Sinodo del cadavere: il processo più assurdo della storia

Nel febbraio dell’anno 897 una delle pagine più bizzarre nella storia della Chiesa cattolica prese vita a Roma: il cosiddetto Sinodo del cadavere o Concilio cadaverico. È la storia di papa Formoso, all’epoca già deceduto, che viene riesumato, vestito con i paramenti pontifici, seduto su un trono, e sottoposto ad un processo postumo ordinato da Stefano VI, suo successore. Questo evento rappresenta il riflesso di una profonda crisi politica e morale che scuoteva la Roma di fine IX secolo, in cui il potere papale era conteso tra famiglie aristocratiche e fazioni rivali, e la Chiesa stessa cercava faticosamente di mantenere la propria autorità in un clima di instabilità politica e corruzione morale. Il Sinodo del cadavere divenne così il simbolo estremo della degenerazione del potere ecclesiastico, un rito di umiliazione pubblica che sfidava ogni logica e ogni principio cristiano.

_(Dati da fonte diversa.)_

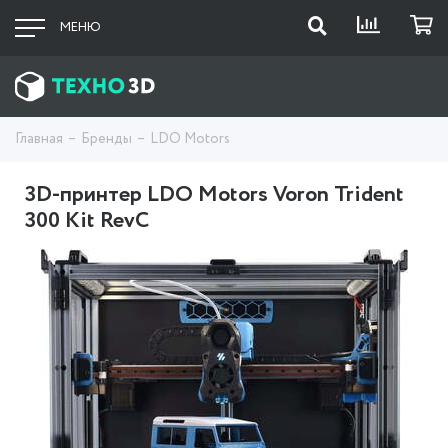
МЕНЮ
Главная
Бренды
LDO Motors
3D-принтер LDO Motors Voron Trident
300 Kit RevC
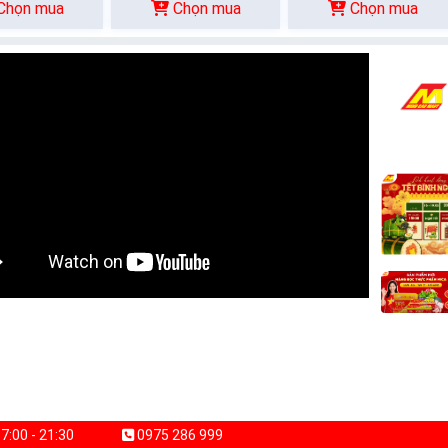
Chọn mua
Chọn mua
Chọn mua
7:00 - 21:30
0975 286 999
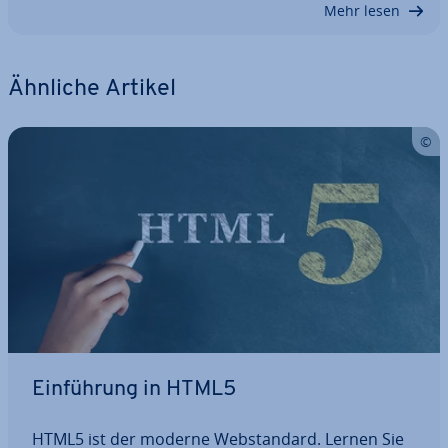
Mehr lesen
Ähnliche Artikel
Ein­füh­rung in HTML5
HTML5 ist der moderne Web­stan­dard. Lernen Sie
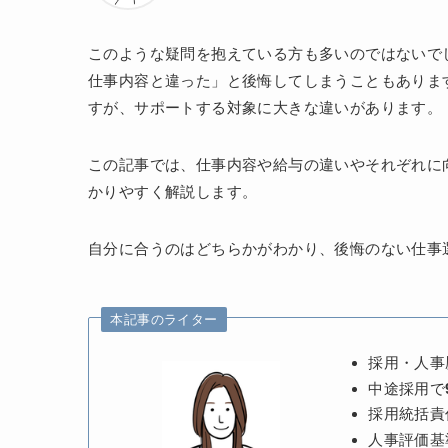
このような疑問を抱えている方も多いのではないで
仕事内容と違った」と後悔してしまうこともありま
すが、サポートする対象に大きな違いがあります。
この記事では、仕事内容や給与の違いやそれぞれに
かりやすく解説します。
自分に合うのはどちらかがわかり、後悔のない仕事
本記事のライター
採用・人事
中途採用で
採用統括責
人事評価基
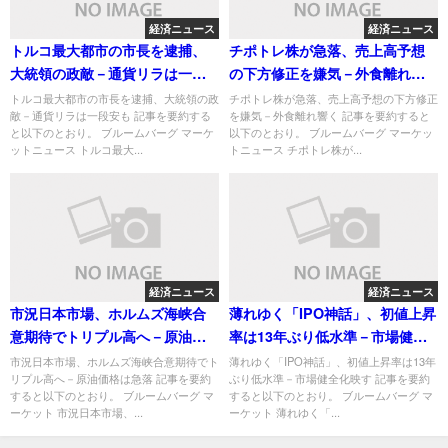
経済ニュース
経済ニュース
トルコ最大都市の市長を逮捕、
チポトレ株が急落、売上高予想
大統領の政敵－通貨リラは一段
の下方修正を嫌気－外食離れ響
安も
く
トルコ最大都市の市長を逮捕、大統領の政
チポトレ株が急落、売上高予想の下方修正
敵－通貨リラは一段安も 記事を要約する
を嫌気－外食離れ響く 記事を要約すると
と以下のとおり。 ブルームバーグ マーケ
以下のとおり。 ブルームバーグ マーケッ
ットニュース トルコ最大...
トニュース チポトレ株が...
経済ニュース
経済ニュース
市況日本市場、ホルムズ海峡合
薄れゆく「IPO神話」、初値上昇
意期待でトリプル高へ－原油価
率は13年ぶり低水準－市場健全
格は急落
化映す
市況日本市場、ホルムズ海峡合意期待でト
薄れゆく「IPO神話」、初値上昇率は13年
リプル高へ－原油価格は急落 記事を要約
ぶり低水準－市場健全化映す 記事を要約
すると以下のとおり。 ブルームバーグ マ
すると以下のとおり。 ブルームバーグ マ
ーケット 市況日本市場、...
ーケット 薄れゆく「...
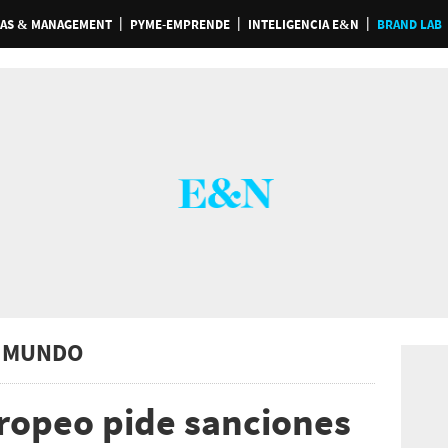
AS & MANAGEMENT
PYME-EMPRENDE
INTELIGENCIA E&N
BRAND LAB
 MUNDO
ropeo pide sanciones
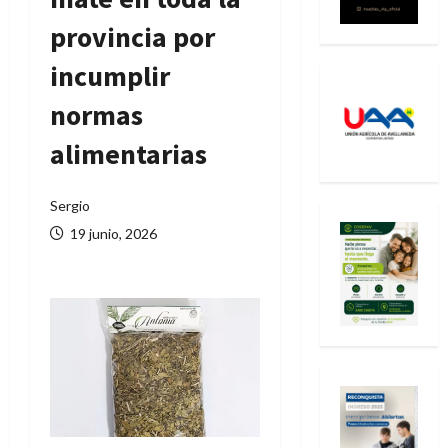
provincia por
incumplir
normas
alimentarias
Sergio
19 junio, 2026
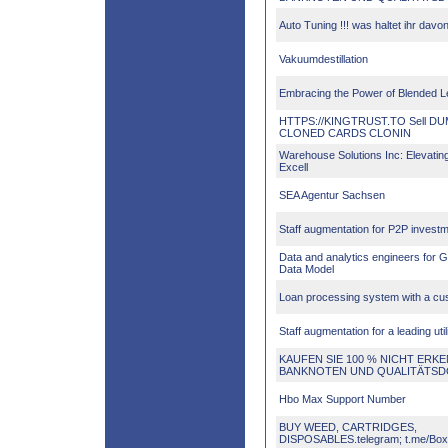
Auto Tuning !!! was haltet ihr dav
Vakuumdestillation
Embracing the Power of Blended 
HTTPS://KINGTRUST.TO Sell D
CLONED CARDS CLONIN
Warehouse Solutions Inc: Elevating
Excell
SEA Agentur Sachsen
Staff augmentation for P2P invest
Data and analytics engineers for G
Data Model
Loan processing system with a c
Staff augmentation for a leading uti
KAUFEN SIE 100 % NICHT ERK
BANKNOTEN UND QUALITÄTS
Hbo Max Support Number
BUY WEED, CARTRIDGES,
DISPOSABLES.telegram; t.me/B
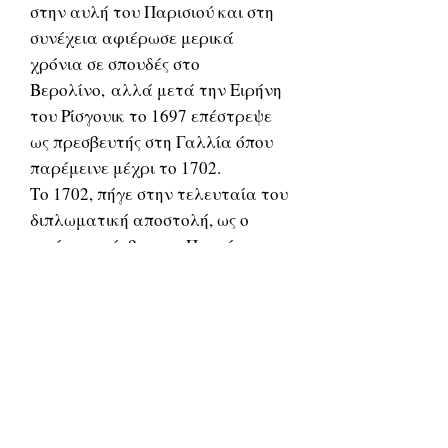
στην αυλή του Παρισιού και στη
συνέχεια αφιέρωσε μερικά
χρόνια σε σπουδές στο
Βερολίνο, αλλά μετά την Ειρήνη
του Ρίσγουικ το 1697 επέστρεψε
ως πρεσβευτής στη Γαλλία όπου
παρέμεινε μέχρι το 1702.
Το 1702, πήγε στην τελευταία του
διπλωματική αποστολή, ως ο
πρώτος πρέσβης της Πρωσίας
στην Αγγλία. Πέθανε στο Λονδίνο
το 1710 και θάφτηκε στο Αβαείο
του Γουέστμινστερ.
Τα κυριότερα έργα του είναι το
Disputationes de usu et præstantia
numismatum antiquorum (Ρώμη,
1664, σε 2 τόμους, Λονδίνο και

Quali sono i fatti principali del Sinodo del cadavere?

Dettaglio Descrizione
Anno 897 d.C.
Luogo Basilica di San Giovanni in Laterano
Imputato Il cadavere di papa Formoso
Accusatore Papa Stefano VI

Le motivazioni che portarono al Sinodo del cadavere

Sinodo del cadavere: il processo più assurdo della storia
Ritratto di Papa Formoso presente nella Basilica di San Paolo fuori le mura (Wikimedia Commons, autore sconosciuto)

Il pontificato di Formoso durò dal 891 al 896, in un periodo di profonda instabilità politica per la Chiesa e per l’Impero. Fu, infatti, segnato da un clima di tensione costante tra le grandi famiglie aristocratiche romane e le diverse fazioni che sostenevano diversi candidati al trono del Sacro Romano Impero. In particolare, Formoso entrò in conflitto con Guido di Spoleto e con suo figlio Lamberto, che aspiravano entrambi al titolo imperiale, mentre aveva scelto di sostenere il loro rivale, Arnolfo di Carinzia, re di Germania, sperando di assicurare al papato una maggiore autonomia dalle ambizioni dei feudatari italiani.

Alla morte di Formoso, nel 896, salì al soglio pontificio Stefano VI, espressione della fazione spoletina. Spinto dal desiderio di compiacere i suoi potenti sostenitori ordinò che il corpo di Formoso, ormai in decomposizione, fosse riesumato e sottoposto a un vero e proprio processo.

Il macabro processo

Sinodo del cadavere: il processo più assurdo della storia
Illustrazione del sinodo del cadavere di Maurice de La Châtre (Wikimedia Commons)

Il Sinodo del cadavere si svolse nell’anno 897, all’interno della basilica di San Giovanni in Laterano; al centro della scena, in un’atmosfera surreale e inquietante, sedeva il corpo riesumato di papa Formoso, vestito con le insegne pontificie e collocato sul trono papale come se fosse ancora vivo. Un diacono fu incaricato di rispondere alle accuse mosse contro di lui: Formoso fu accusato di aver esercitato il vescovato di Porto mentre già era papa, di aver usurpato il papato e soprattutto di aver tradito la Chiesa appoggiando l’imperatore Arnolfo di Carinzia contro la fazione spoletina. Al termine del processo, Formoso fu dichiarato colpevole.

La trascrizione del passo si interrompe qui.